## EXTRACTED ENTRIES
═══
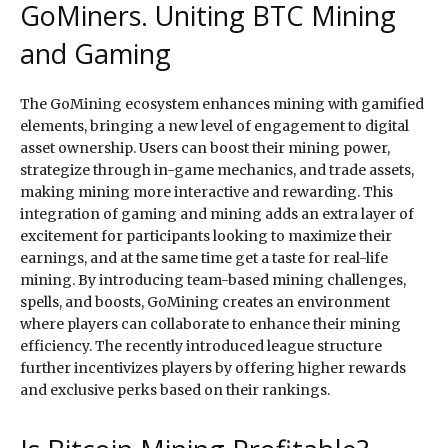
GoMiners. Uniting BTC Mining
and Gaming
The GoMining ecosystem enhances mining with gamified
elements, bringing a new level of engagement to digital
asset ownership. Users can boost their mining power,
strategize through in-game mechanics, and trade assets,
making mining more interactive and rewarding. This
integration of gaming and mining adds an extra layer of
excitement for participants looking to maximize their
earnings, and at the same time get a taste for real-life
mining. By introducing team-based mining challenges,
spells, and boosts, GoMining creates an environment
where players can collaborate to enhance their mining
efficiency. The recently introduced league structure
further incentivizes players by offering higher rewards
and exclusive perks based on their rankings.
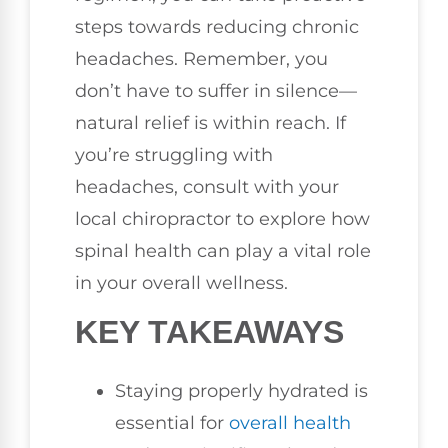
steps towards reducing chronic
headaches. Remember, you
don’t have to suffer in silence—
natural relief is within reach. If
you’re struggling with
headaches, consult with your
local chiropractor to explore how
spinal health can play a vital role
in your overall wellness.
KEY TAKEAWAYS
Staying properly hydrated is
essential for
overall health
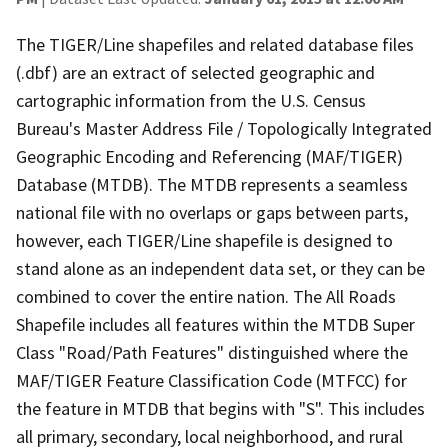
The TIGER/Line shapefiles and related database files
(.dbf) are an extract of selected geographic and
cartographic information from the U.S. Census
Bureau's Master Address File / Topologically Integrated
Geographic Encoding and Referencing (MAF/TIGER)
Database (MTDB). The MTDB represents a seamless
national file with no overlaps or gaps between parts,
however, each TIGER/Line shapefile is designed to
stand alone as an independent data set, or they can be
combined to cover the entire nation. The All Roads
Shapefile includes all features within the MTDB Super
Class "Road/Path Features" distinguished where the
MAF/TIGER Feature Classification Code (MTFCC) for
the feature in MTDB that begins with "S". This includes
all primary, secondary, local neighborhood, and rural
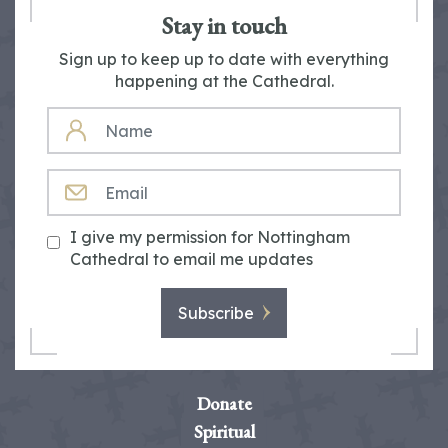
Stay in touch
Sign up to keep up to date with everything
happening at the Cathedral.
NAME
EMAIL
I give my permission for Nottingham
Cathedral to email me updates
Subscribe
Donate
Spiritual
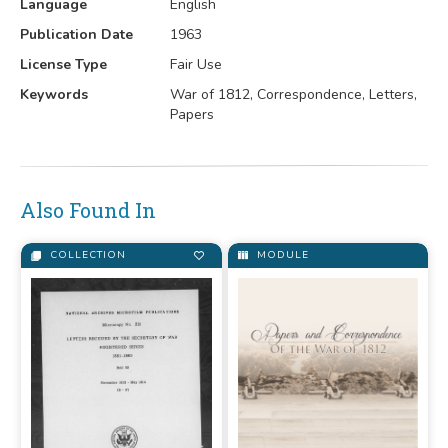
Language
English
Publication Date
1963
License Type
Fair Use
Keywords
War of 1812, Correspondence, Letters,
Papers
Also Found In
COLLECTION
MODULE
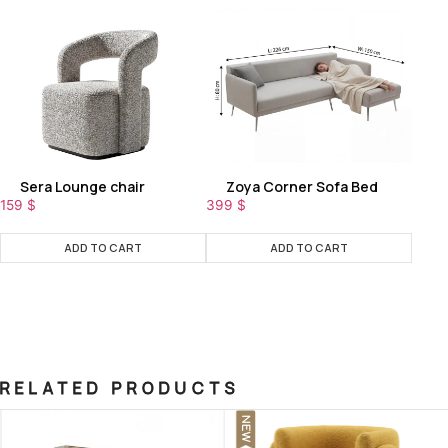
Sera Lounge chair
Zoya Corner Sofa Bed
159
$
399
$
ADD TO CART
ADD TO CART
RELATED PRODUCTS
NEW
═══
## TASK ITEM
Above are the records; repeat their lines from the first through the line containing "asset ownership. Users", and leave out each picture.

## FINAL ANSWER
GoMiners. Uniting BTC Mining
and Gaming
The GoMining ecosystem enhances mining with gamified
elements, bringing a new level of engagement to digital
asset ownership. Users can boost their mining power,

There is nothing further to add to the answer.